|Published (Last):||11 December 2015|
|PDF File Size:||19.81 Mb|
|ePub File Size:||17.66 Mb|
|Price:||Free* [*Free Regsitration Required]|
Or reading anything, really. Okay, all set? All set! Let us begin. How, exactly? Anyway, B. Prepare to be disappointed. MacGyver has email??? When we last saw MacGyver, it was in the ancient era of —long before email was common! So old! This should be fun! It is unclear if Travis lives in Kenya, but judging by that "Eh?
Wow, MacGyver looks really good for being 61! Moving on. I still think an Old MacGyver comic would have been great he could fix things in the retirement home!
Maybe MacGyver invented some sort of anti-aging serum? Even the mullet seems toned down. Does Richard Dean Anderson have mullet likeness rights? Maybe page three will be better.
Nobody told me there would be French people in this comic. Maybe he hates taxes because the goddamn feds are all up his ass to pay taxes on his anti-aging serum! Goddamn feds. An old man giving somebody a tour of their workplace?
How exciting! Just let George Lucas give you a boring tour. Want to save The Portland Mercury? Contribute here. Is Travis a racist? His name is Travis. Travis, where Travis clumsily attacks!
And promptly apologizes for doing so! Oh, he was in the air vents! Also, I would totally watch a show called Dr. But she thinks MacGyver is the one who killed B. Meanwhile, that French dude from page three shows up again and steals boring B. I guess they have little jail cells at places where people research seeds. He runs outside. MacGyver better do something cool soon.
Mac uses his Swiss Army knife to bust out of his handcuffs! Nice one, Mac! Sorry, I got confused. Okay, Travis. Call yourself whatever you want. Kurikov is shooting at Or they are shooting at her?

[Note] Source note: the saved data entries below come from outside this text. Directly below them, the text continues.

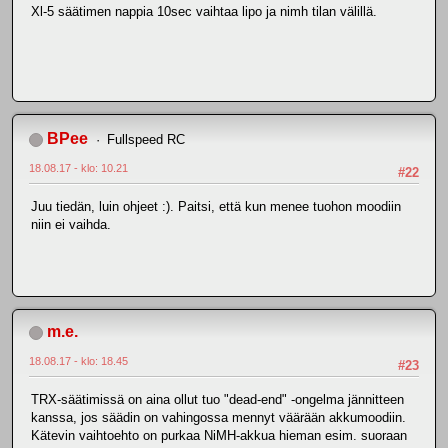
Xl-5 säätimen nappia 10sec vaihtaa lipo ja nimh tilan välillä.
BPee
Fullspeed RC
18.08.17 - klo: 10.21
#22
Juu tiedän, luin ohjeet :). Paitsi, että kun menee tuohon moodiin
niin ei vaihda.
m.e.
18.08.17 - klo: 18.45
#23
TRX-säätimissä on aina ollut tuo "dead-end" -ongelma jännitteen
kanssa, jos säädin on vahingossa mennyt väärään akkumoodiin.
Kätevin vaihtoehto on purkaa NiMH-akkua hieman esim. suoraan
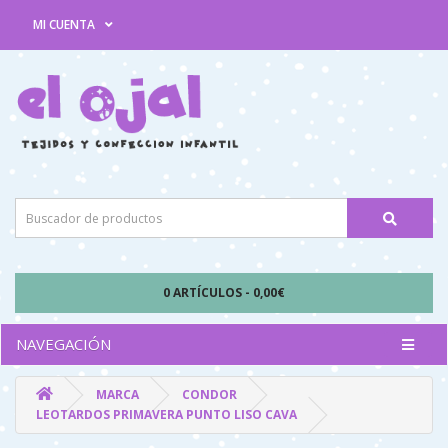
MI CUENTA
0 ARTÍCULOS - 0,00€
NAVEGACIÓN
MARCA
CONDOR
LEOTARDOS PRIMAVERA PUNTO LISO CAVA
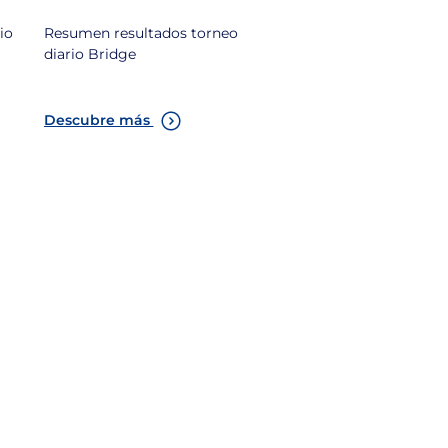
io
Resumen resultados torneo
diario Bridge
Descubre más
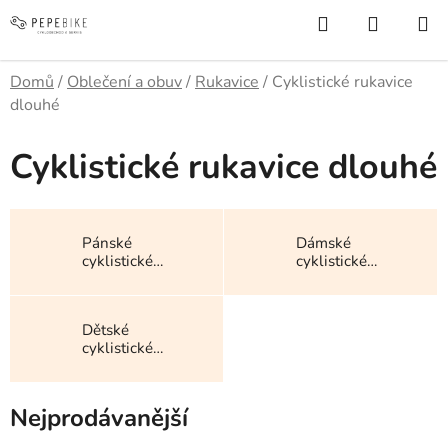
Přejít
Hledat
NÁKUP
na
KOŠÍK
obsah
Domů
/
Oblečení a obuv
/
Rukavice
/
Cyklistické rukavice
dlouhé
Cyklistické rukavice dlouhé
Pánské
Dámské
cyklistické
cyklistické
rukavice dlouhé
rukavice dlouhé
Dětské
cyklistické
rukavice dlouhé
Nejprodávanější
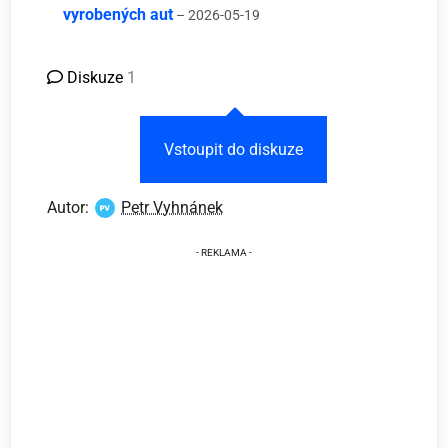
vyrobených aut
– 2026-05-19
Diskuze
1
Vstoupit do diskuze
Autor:
Petr Vyhnánek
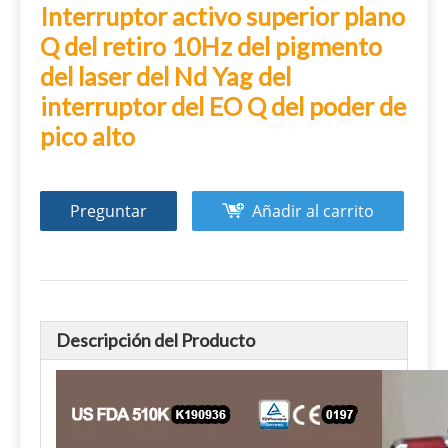
Interruptor activo superior plano
Q del retiro 10Hz del pigmento
del laser del Nd Yag del
interruptor del EO Q del poder de
pico alto
Preguntar
Añadir al carrito
Descripción del Producto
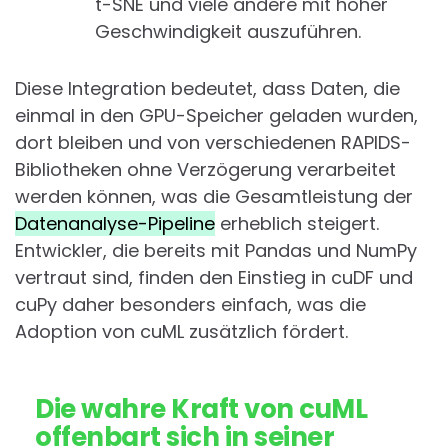
t-SNE und viele andere mit hoher
Geschwindigkeit auszuführen.
Diese Integration bedeutet, dass Daten, die
einmal in den GPU-Speicher geladen wurden,
dort bleiben und von verschiedenen RAPIDS-
Bibliotheken ohne Verzögerung verarbeitet
werden können, was die Gesamtleistung der
Datenanalyse-Pipeline
erheblich steigert.
Entwickler, die bereits mit Pandas und NumPy
vertraut sind, finden den Einstieg in cuDF und
cuPy daher besonders einfach, was die
Adoption von cuML zusätzlich fördert.
Die wahre Kraft von cuML
offenbart sich in seiner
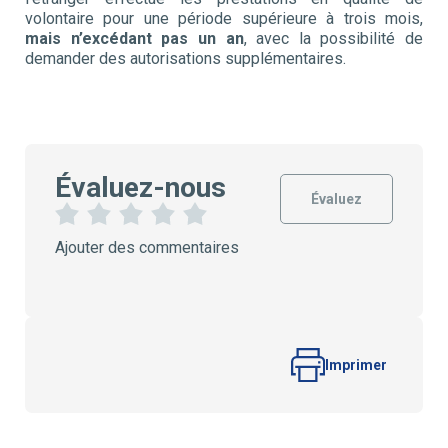
volontaire pour une période supérieure à trois mois,
mais n’excédant pas un an
, avec la possibilité de
demander des autorisations supplémentaires.
Évaluez-nous
Évaluez
1
2
3
4
5
Ajouter des commentaires
É
É
É
É
É
t
t
t
t
t
o
o
o
o
o
i
i
i
i
i
l
l
l
l
l
e
e
e
e
e
s
s
s
s
Imprimer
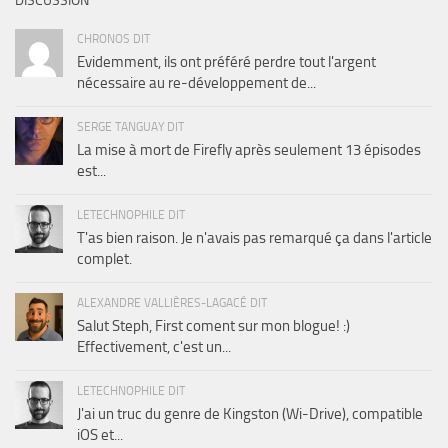
DISCUSSION
CHRONOS DIT
Evidemment, ils ont préféré perdre tout l'argent
nécessaire au re-développement de...
SERGE TANGUAY DIT
La mise à mort de Firefly après seulement 13 épisodes
est...
LETECHNOPHILE DIT
T'as bien raison. Je n'avais pas remarqué ça dans l'article
complet.
ALEXANDRE VALLIÈRES-LAGACÉ DIT
Salut Steph, First coment sur mon blogue! :)
Effectivement, c'est un...
LETECHNOPHILE DIT
J'ai un truc du genre de Kingston (Wi-Drive), compatible
iOS et...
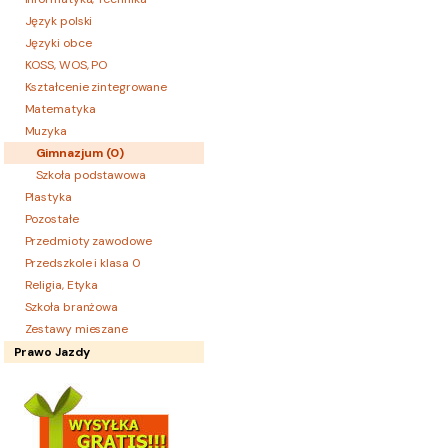
Język polski
Języki obce
KOSS, WOS, PO
Kształcenie zintegrowane
Matematyka
Muzyka
Gimnazjum (
0
)
Szkoła podstawowa
Plastyka
Pozostałe
Przedmioty zawodowe
Przedszkole i klasa 0
Religia, Etyka
Szkoła branżowa
Zestawy mieszane
Prawo Jazdy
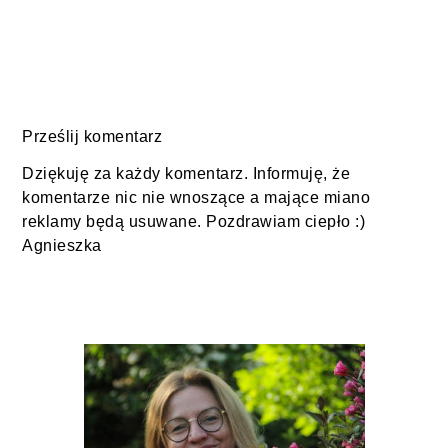
Prześlij komentarz
Dziękuję za każdy komentarz. Informuję, że
komentarze nic nie wnoszące a mające miano
reklamy będą usuwane. Pozdrawiam ciepło :)
Agnieszka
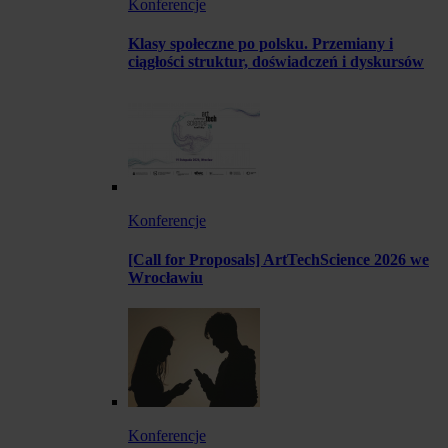
Konferencje
Klasy społeczne po polsku. Przemiany i
ciągłości struktur, doświadczeń i dyskursów
Konferencje
[Call for Proposals] ArtTechScience 2026 we
Wrocławiu
Konferencje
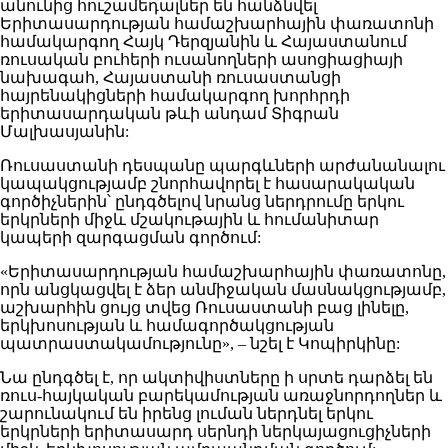
անունից հուշամեդալներ են հանձնվել
Երիտասարդության համաշխարհային փառատոնի
համակարգող Հայկ Դերզյանին և Հայաստանում
ռուսական բուհերի ուսանողների ասոցիացիայի
նախագահ, Հայաստանի ռուսաստանցի
հայրենակիցների համակարգող խորհրդի
երիտասարդական թևի անդամ Տիգրան
Մալխասյանին:
Ռուսաստանի դեսպանը պարգևների արժանանալու
կապակցությամբ շնորհավորել է հասարակական
գործիչներին՝ ընդգծելով նրանց ներդրումը երկու
երկրների միջև մշակութային և հումանիտար
կապերի զարգացման գործում:
«Երիտասարդության համաշխարհային փառատոնը,
որն անցկացվել է ձեր անմիջական մասնակցությամբ,
աշխարհին ցույց տվեց Ռուսաստանի բաց լինելը,
երկխոսության և համագործակցության
պատրաստակամությունը», – նշել է Կոպիրկինը:
Նա ընդգծել է, որ ակտիվիստները ի սրտե դարձել են
ռուս-հայկական բարեկամության առաջնորդողներ և
շարունակում են իրենց լուման ներդնել երկու
երկրների երիտասարդ սերնդի ներկայացուցիչների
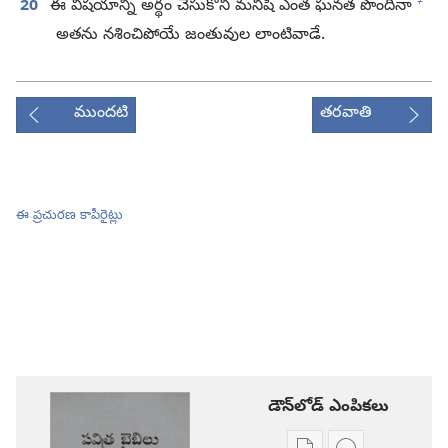
+
20
ఈ విషయాన్ని అర్థం చేసుకోని మనిషి ఎంత ఘనత పొందినా
అతను నశించిపోయే జంతువుల లాంటివాడే.
ముందటి
తరవాతి
ఈ ప్రచురణ కాపీరైట్లు
డౌన్‌లోడ్‌ ఎంపికలు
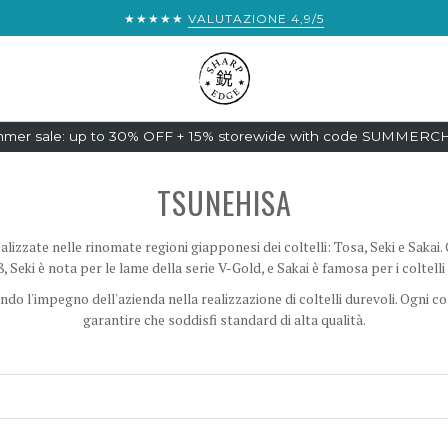
★★★★★
VALUTAZIONE 4,9/5
mer sale: up to 30% OFF + 15% storewide with code SUMMER
TSUNEHISA
alizzate nelle rinomate regioni giapponesi dei coltelli: Tosa, Seki e Sakai.
8, Seki è nota per le lame della serie V-Gold, e Sakai è famosa per i coltelli
o l'impegno dell'azienda nella realizzazione di coltelli durevoli. Ogni c
garantire che soddisfi standard di alta qualità.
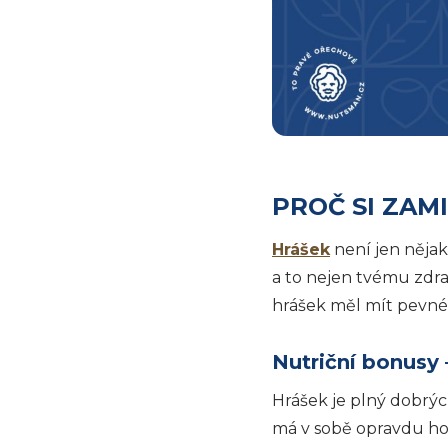
PROČ SI ZAM
Hrášek
není jen nějak
a to nejen tvému zdra
hrášek měl mít pevné 
Nutriční bonusy 
Hrášek je plný dobrých
má v sobě opravdu hod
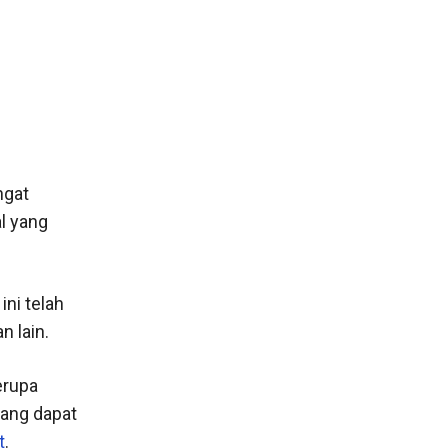
ngat
l yang
ni telah
 lain.
erupa
yang dapat
t
.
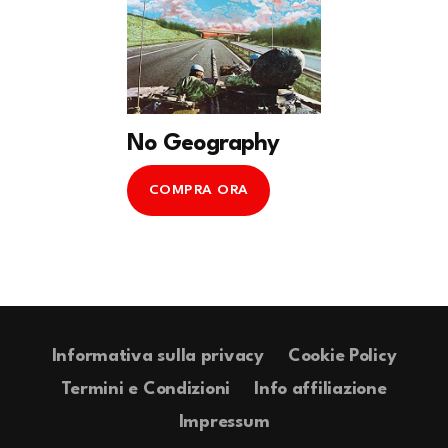
No Geography
COMPRA ORA
Informativa sulla privacy
Cookie Policy
Termini e Condizioni
Info affiliazione
Impressum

The French guy is probably involved.
She kicks one of them because I am not sure, sorry. I said—STAY! Come on, Mac! You used one of those like 10 pages ago and it sucked even back then! Points for using jelly beans, though. Also, that same amount of points now gets taken away for using a dumb bunsen burner again. MacGyver is the best. Not explained: Why this comic is inexplicably set in Kenya. Is Kenya the only place in the world that has boring old men and seeds in it?
Kenya blows. Like where you said you were going a page ago? Kind of a boring page, honestly. The search for data about seeds has never been more thrilling.
Someone buy me issue two!
MacGyver: Fugitive Gauntlet (2012)
Or reading anything, really. Okay, all set? All set! Let us begin. How, exactly? Anyway, B.
MacGyver: Fugitive Gauntlet Issue 5
Sakree Almost exactly So good,lots of macgyverisms! Belinda Leng marked it as to-read May 27, fugitlve When an old friend calls for help, MacGyver becomes involved in a web of industrial espionage, murder and a white-knuckle pursuit across the globe with a million dollar hit on his head! There are no discussion topics on this book yet. Will Sliney Art Team: Rad is so cool!
Macgyver: Fugitive Gauntlet
Killswitch is the start of a brand new four-part story. Introducing Killswitch, an enigmatic, and devastatingly handsome killer with a fetish for blunt force, a strong code of honor, and more than a few skeletons in his closet. Black Sparrow is a new two-part story begins, as a family living in the old west must reconcile that someone close to them might be a killer, or worse. A dark tale of haunting family dedication and the price we pay for love. You get a lot here for your dollar, including the start of two interesting stories.